Yan Hui was hurt, and he defended his dignity by saying: “You may not know Confucius is my teacher. He surely knows the correct answer to everything.

Let’s go to ask him. But, what would you do if he says you are wrong?”

“I will give you my head if he should judge me wrong! On the other hand, what would you do if he says your calculation is incorrect?”

“Simple,” Yan Hui replied, “I will take off my hat and bow to you three times to apologize.”

The two men went to see Confucius, and explained their dispute. They asked him for a fair judgment.

Yan Hui was shocked in disbelief when he heard his teacher said: “The correct answer for 3x8 is 23. Yan Hui, you are wrong in this dispute and you should apologize to this man with absolute humility.”

Yan Hui did as he was told. But, he was annoyed and confused. He thought, why would my teacher humiliate me like this, siding with this incorrect man for no reason? He contained himself for the rest of the day, feeling dejected.

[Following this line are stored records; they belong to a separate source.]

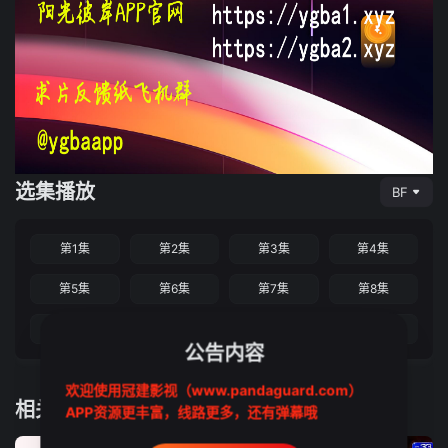
选集播放
BF
第1集
第2集
第3集
第4集
第5集
第6集
第7集
第8集
第9集
第10集
第11集
第12集
公告内容
欢迎使用冠建影视（www.pandaguard.com）
相关推荐
APP资源更丰富，线路更多，还有弹幕哦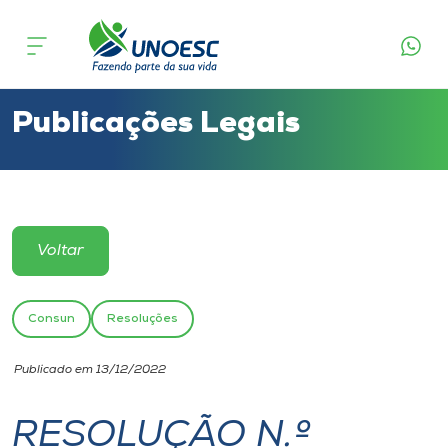
Cursos
Onde estamos
Publicações Legais
Pesquisa
Atendimento ao Estudante
Voltar
Portal de Ensino
Consun
Resoluções
A
Publicado em 13/12/2022
Unoesc
RESOLUÇÃO N.º
Internacionalização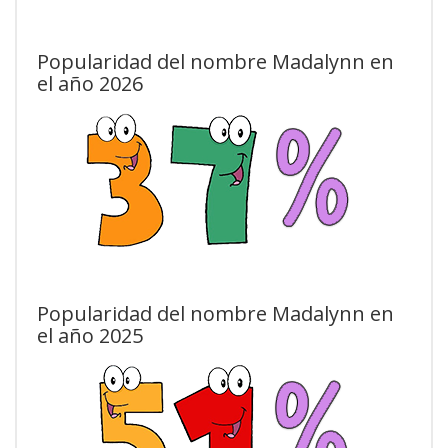
Popularidad del nombre Madalynn en
el año 2026
Popularidad del nombre Madalynn en
el año 2025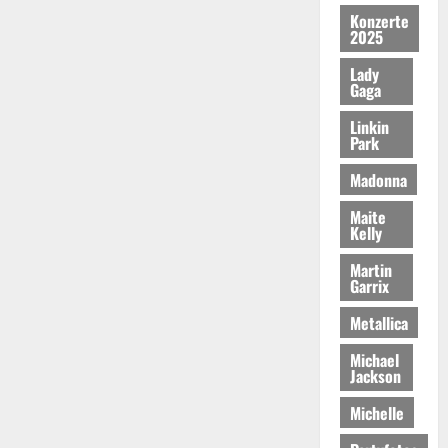
Konzerte
2025
Lady
Gaga
Linkin
Park
Madonna
Maite
Kelly
Martin
Garrix
Metallica
Michael
Jackson
Michelle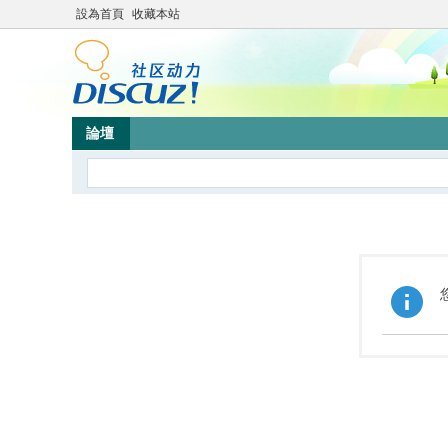
設為首頁
收藏本站
論壇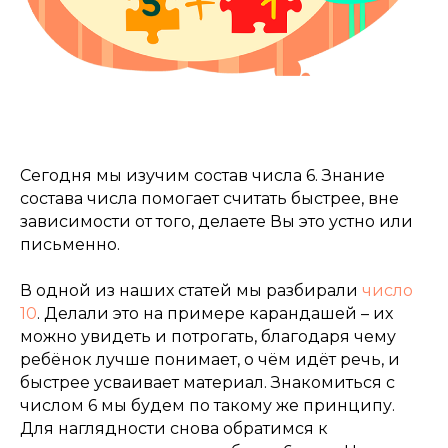
Cегодня мы изучим состав числа 6. Знание
состава числа помогает считать быстрее, вне
зависимости от того, делаете Вы это устно или
письменно.
В одной из наших статей мы разбирали
число
10
. Делали это на примере карандашей – их
можно увидеть и потрогать, благодаря чему
ребёнок лучше понимает, о чём идёт речь, и
быстрее усваивает материал. Знакомиться с
числом 6 мы будем по такому же принципу.
Для наглядности снова обратимся к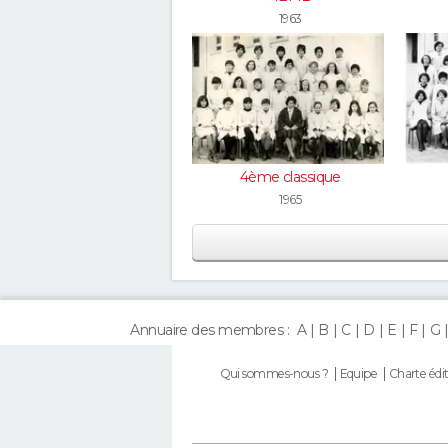
1963
4ème classique
1965
Annuaire des membres :
A
B
C
D
E
F
G
Qui sommes-nous ?
Equipe
Charte édit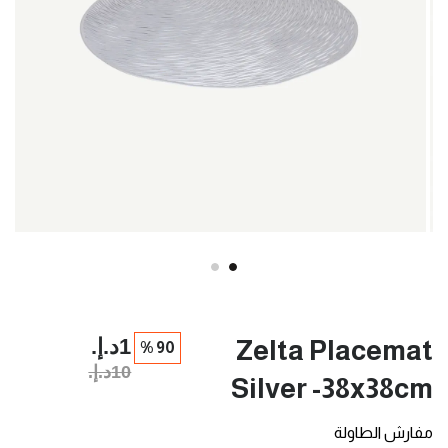
1د.إ.‏
Zelta Placemat
90 %
10د.إ.‏
Silver -38x38cm
مفارش الطاولة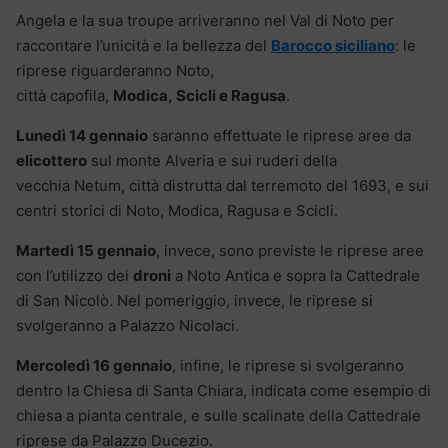
Angela e la sua troupe arriveranno nel Val di Noto per
raccontare l’unicità e la bellezza del
Barocco siciliano
: le
riprese riguarderanno Noto,
città capofila,
Modica, Scicli e Ragusa
.
Lunedì 14 gennaio
saranno effettuate le riprese aree da
elicottero
sul monte Alveria e sui ruderi della
vecchia Netum, città distrutta dal terremoto del 1693, e sui
centri storici di Noto, Modica, Ragusa e Scicli.
Martedì 15 gennaio
, invece, sono previste le riprese aree
con l’utilizzo dei
droni
a Noto Antica e sopra la Cattedrale
di San Nicolò. Nel pomeriggio, invece, le riprese si
svolgeranno a Palazzo Nicolaci.
Mercoledì 16 gennaio
, infine, le riprese si svolgeranno
dentro la Chiesa di Santa Chiara, indicata come esempio di
chiesa a pianta centrale, e sulle scalinate della Cattedrale
riprese da Palazzo Ducezio.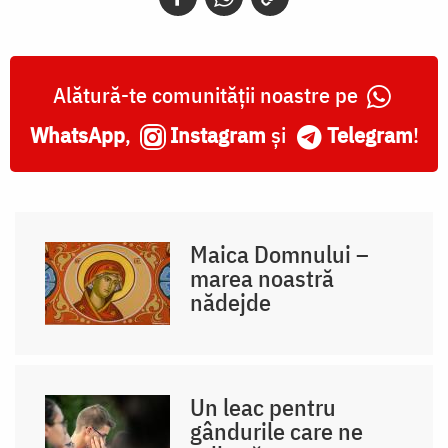
Alătură-te comunității noastre pe
WhatsApp
,
Instagram
și
Telegram
!
Maica Domnului –
marea noastră
nădejde
Un leac pentru
gândurile care ne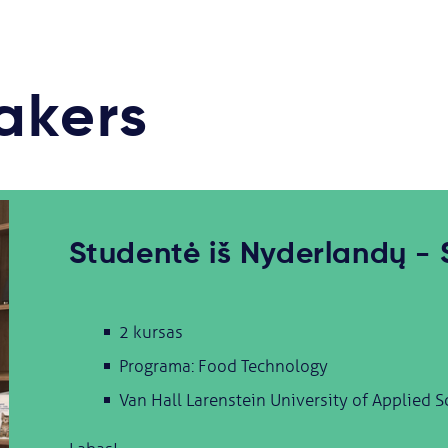
akers
Studentė iš Nyderlandų -
2 kursas
Programa: Food Technology
Van Hall Larenstein University of Applied S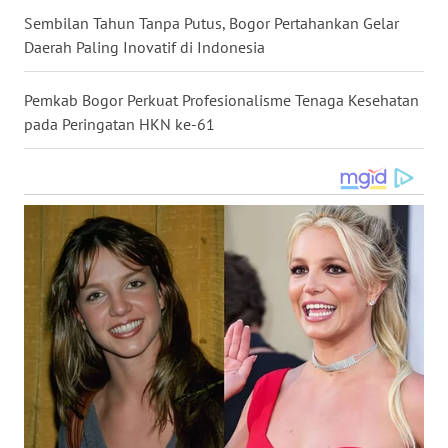
Sembilan Tahun Tanpa Putus, Bogor Pertahankan Gelar
WN
Daerah Paling Inovatif di Indonesia
NUSANTARA
Pemkab Bogor Perkuat Profesionalisme Tenaga Kesehatan
WN
JOGJA
pada Peringatan HKN ke-61
WN
JATIM
WN
BALI
WN
KALBAR
WN
KALTENG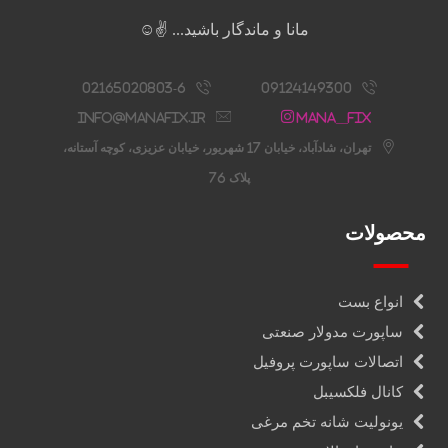
مانا و ماندگار باشید... ✌️☺️
02165020803-6
09124149300
info@manafix.ir
Mana__fix
تهران، شادآباد، خیابان 17 شهریور، خیابان عزیزی، کوچه آستانه،
پلاک 76
محصولات
انواع بست
ساپورت مدولار صنعتی
اتصالات ساپورت پروفیل
کانال فلکسیبل
یونولیت شانه تخم مرغی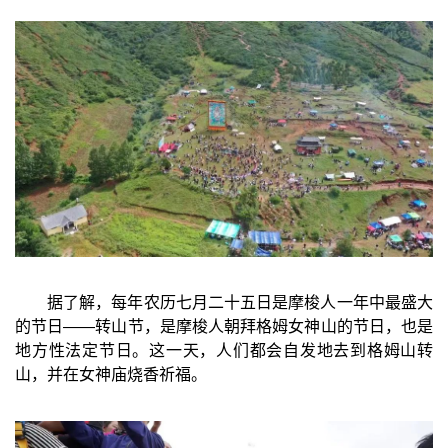
据了解，每年农历七月二十五日是摩梭人一年中最盛大
的节日——转山节，是摩梭人朝拜格姆女神山的节日，也是
地方性法定节日。这一天，人们都会自发地去
到格姆山转
山，并在女神庙烧香祈福。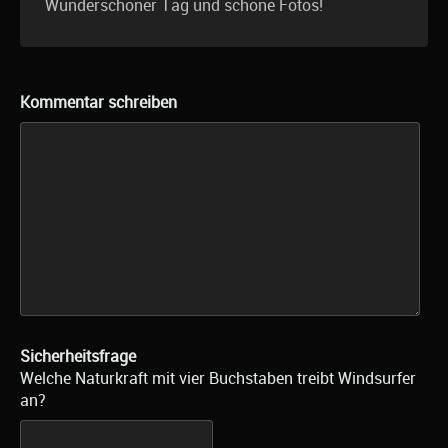
Wunderschöner Tag und schöne Fotos!
Kommentar schreiben
Sicherheitsfrage
Welche Naturkraft mit vier Buchstaben treibt Windsurfer
an?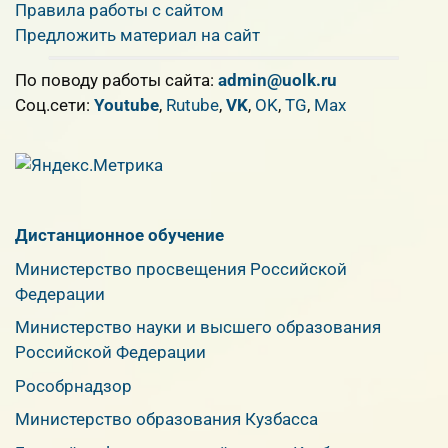
Правила работы с сайтом
Предложить материал на сайт
По поводу работы сайта:
admin@uolk.ru
Cоц.сети:
Youtube
,
Rutube
,
VK
,
OK
,
TG
,
Max
Дистанционное обучение
Министерство просвещения Российской
Федерации
Министерство науки и высшего образования
Российской Федерации
Рособрнадзор
Министерство образования Кузбасса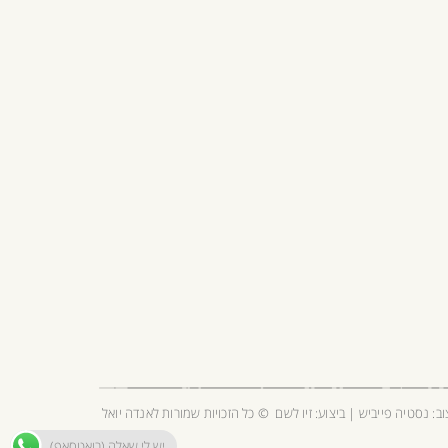
וב:
נסטיה פייביש
| ביצוע:
זיו לשם
© כל הזכויות שמורות לאנדה יואל
יש לי שאלה (בואטסאפ)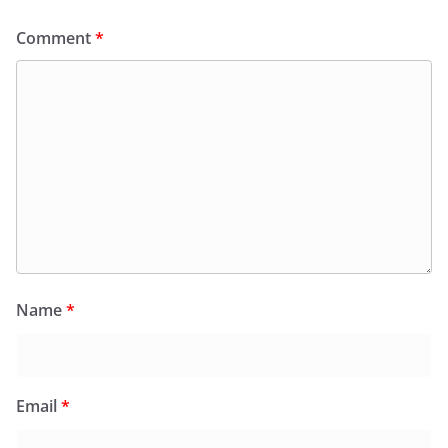
Comment
*
Name
*
Email
*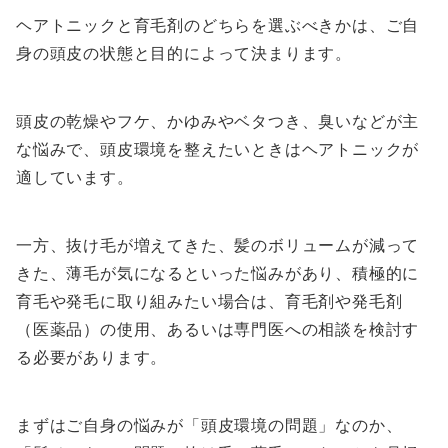
ヘアトニックと育毛剤のどちらを選ぶべきかは、ご自
身の頭皮の状態と目的によって決まります。
頭皮の乾燥やフケ、かゆみやベタつき、臭いなどが主
な悩みで、頭皮環境を整えたいときはヘアトニックが
適しています。
一方、抜け毛が増えてきた、髪のボリュームが減って
きた、薄毛が気になるといった悩みがあり、積極的に
育毛や発毛に取り組みたい場合は、育毛剤や発毛剤
（医薬品）の使用、あるいは専門医への相談を検討す
る必要があります。
まずはご自身の悩みが「頭皮環境の問題」なのか、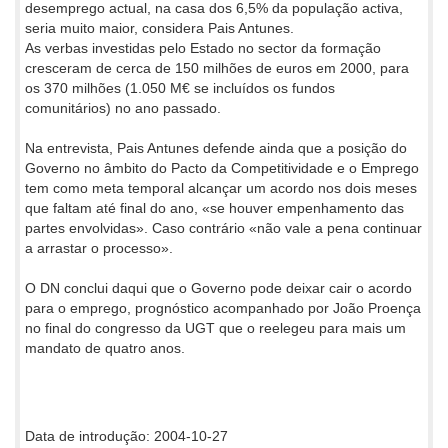
desemprego actual, na casa dos 6,5% da população activa,
seria muito maior, considera Pais Antunes.
As verbas investidas pelo Estado no sector da formação
cresceram de cerca de 150 milhões de euros em 2000, para
os 370 milhões (1.050 M€ se incluídos os fundos
comunitários) no ano passado.
Na entrevista, Pais Antunes defende ainda que a posição do
Governo no âmbito do Pacto da Competitividade e o Emprego
tem como meta temporal alcançar um acordo nos dois meses
que faltam até final do ano, «se houver empenhamento das
partes envolvidas». Caso contrário «não vale a pena continuar
a arrastar o processo».
O DN conclui daqui que o Governo pode deixar cair o acordo
para o emprego, prognóstico acompanhado por João Proença
no final do congresso da UGT que o reelegeu para mais um
mandato de quatro anos.
Data de introdução: 2004-10-27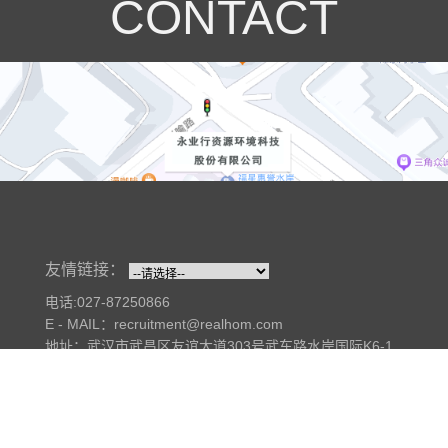
CONTACT
友情链接：
电话:027-87250866
E - MAIL：recruitment@realhom.com
地址：武汉市武昌区友谊大道303号武车路水岸国际K6-1
栋20—23层
常年法律顾问：湖北今天律师事务所
Copyright@2017 All Rights Reserved. 永业行资源环境科技股份有
限公司 版权所有
鄂ICP备18002356号-1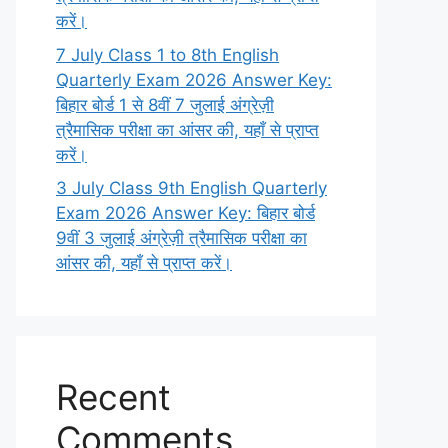
करें।
7 July Class 1 to 8th English
Quarterly Exam 2026 Answer Key:
बिहार बोर्ड 1 से 8वीं 7 जुलाई अंग्रेज़ी
त्रैमासिक परीक्षा का आंसर की, यहाँ से प्राप्त
करें।
3 July Class 9th English Quarterly
Exam 2026 Answer Key: बिहार बोर्ड
9वीं 3 जुलाई अंग्रेज़ी त्रैमासिक परीक्षा का
आंसर की, यहाँ से प्राप्त करें।
Recent
Comments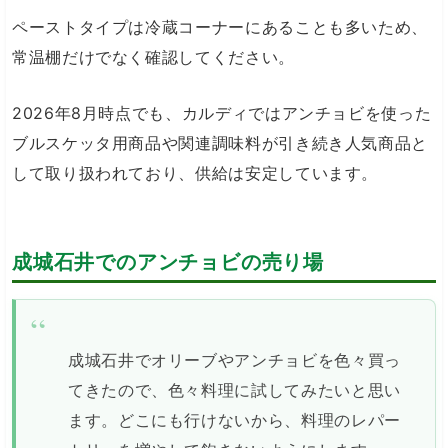
ペーストタイプは冷蔵コーナーにあることも多いため、
常温棚だけでなく確認してください。
2026年8月時点でも、カルディではアンチョビを使った
ブルスケッタ用商品や関連調味料が引き続き人気商品と
して取り扱われており、供給は安定しています。
成城石井でのアンチョビの売り場
成城石井でオリーブやアンチョビを色々買っ
てきたので、色々料理に試してみたいと思い
ます。どこにも行けないから、料理のレパー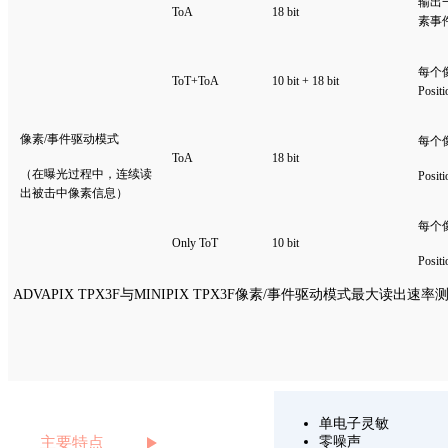
输出一
ToA
18 bit
素事
每个
ToT+ToA
10 bit + 18 bi
t
Posit
像素/事件驱动模式
每个
ToA
18 bit
（在曝光过程中，连续读
Posit
出被击中像素信息）
每个
Only ToT
10 bit
Posit
ADVAPIX TPX3F与MINIPIX TPX3F像素/事件驱动模式最大读出速率
单电子灵敏
主要特点
零噪声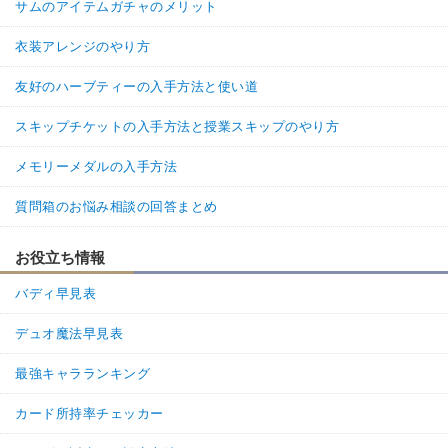
サムのアイテムガチャのメリット
衣装アレンジのやり方
友好のハーブティーの入手方法と使い道
スキップチケットの入手方法と授業スキップのやり方
メモリーメダルの入手方法
質問箱のお悩み相談の回答まとめ
お役立ち情報
バディ早見表
デュオ魔法早見表
最強キャラランキング
カード所持率チェッカー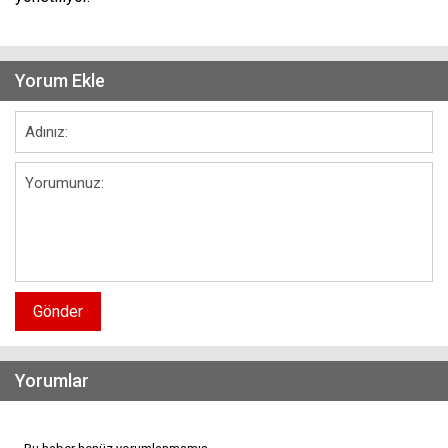
Yorum Ekle
Gönder
Yorumlar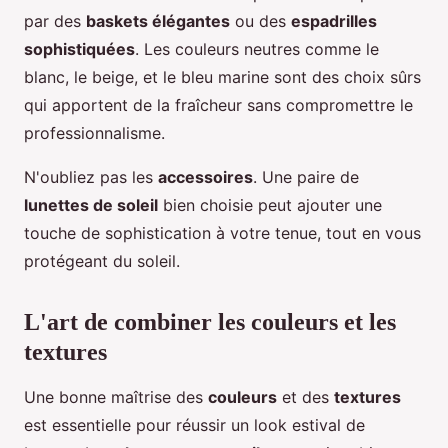
par des
baskets élégantes
ou des
espadrilles
sophistiquées
. Les couleurs neutres comme le
blanc, le beige, et le bleu marine sont des choix sûrs
qui apportent de la fraîcheur sans compromettre le
professionnalisme.
N'oubliez pas les
accessoires
. Une paire de
lunettes de soleil
bien choisie peut ajouter une
touche de sophistication à votre tenue, tout en vous
protégeant du soleil.
L'art de combiner les couleurs et les
textures
Une bonne maîtrise des
couleurs
et des
textures
est essentielle pour réussir un look estival de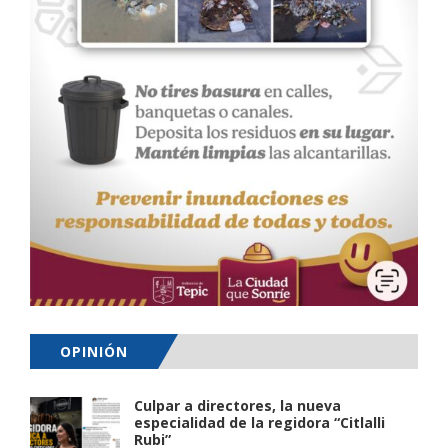
OPINIÓN
Culpar a directores, la nueva
especialidad de la regidora “Citlalli
Rubi”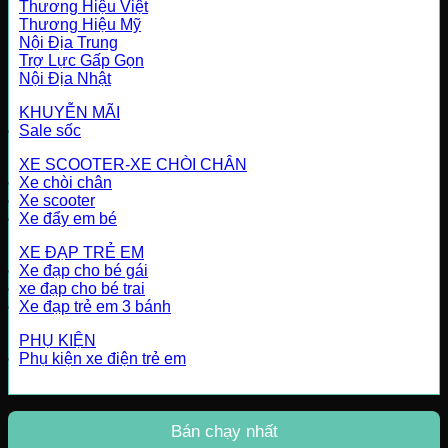
Thương Hiệu Việt
Thương Hiệu Mỹ
Nội Địa Trung
Trợ Lực Gấp Gọn
Nội Địa Nhật
KHUYỄN MÃI
Sale sốc
XE SCOOTER-XE CHÒI CHÂN
Xe chòi chân
Xe scooter
Xe đẩy em bé
XE ĐẠP TRẺ EM
Xe đạp cho bé gái
xe đạp cho bé trai
Xe đạp trẻ em 3 bánh
PHỤ KIỆN
Phụ kiện xe điện trẻ em
Bán chạy nhất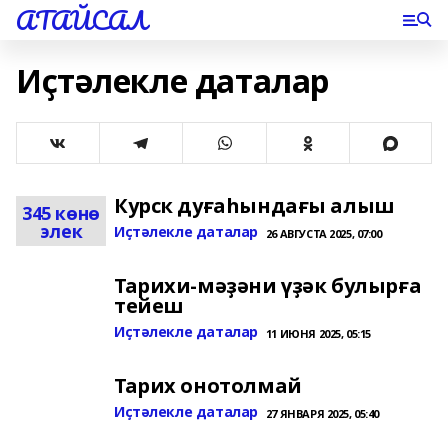
АТАЙСАЛ
Иҫтәлекле даталар
Курск дуғаһындағы алыш
345 көнө
элек
Иҫтәлекле даталар
26 АВГУСТА 2025, 07:00
Тарихи-мәҙәни үҙәк булырға
тейеш
Иҫтәлекле даталар
11 ИЮНЯ 2025, 05:15
Тарих онотолмай
Иҫтәлекле даталар
27 ЯНВАРЯ 2025, 05:40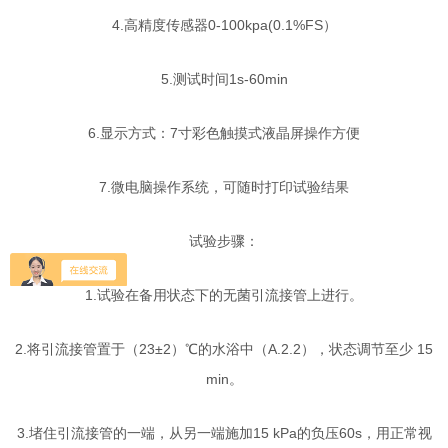
4.高精度传感器0-100kpa(0.1%FS）
5.测试时间1s-60min
6.显示方式：7寸彩色触摸式液晶屏操作方便
7.微电脑操作系统，可随时打印试验结果
试验步骤：
1.试验在备用状态下的无菌引流接管上进行。
2.将引流接管置于（23±2）℃的水浴中（A.2.2），状态调节至少 15
min。
3.堵住引流接管的一端，从另一端施加15 kPa的负压60s，用正常视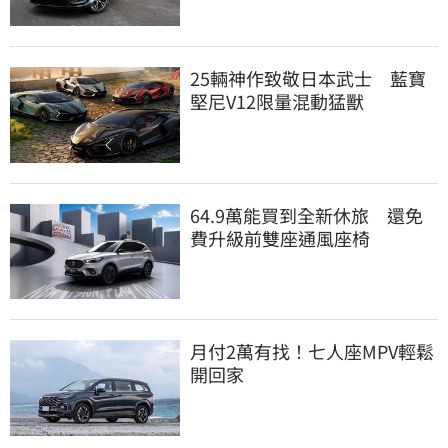
25輛神作致敬日本武士 藍寶
堅尼V12限量混動猛獸
64.9萬能買到全新休旅 還免
費升級前雙座通風座椅
月付2萬有找！七人座MPV輕鬆
開回家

The next morning, he approached his teacher and asked: “Please tell me, Sir, is three times eight 24 or 23?”

In response, Confucius asked: “Which is more valuable and important, the head of a man or the correct answer in a calculation?”

“Of course the head of a man!” replied Yan Hui.

“There you are,” Confucius smiled broadly; “you are indeed my understanding student.”

Years later, a stranger asked Yan Hui what he had learned from Confucius the Great Teacher.

“Accepting an inaccurate answer in calculation to save a man’s life!” he answered.

He then elaborated on the wisdom of putting down one’s insistence on being correct. There is more than one reason in doing so. The most prominent reason being to know not to insist on one’s correct answer, but rather, to know what is important and compassionate in life.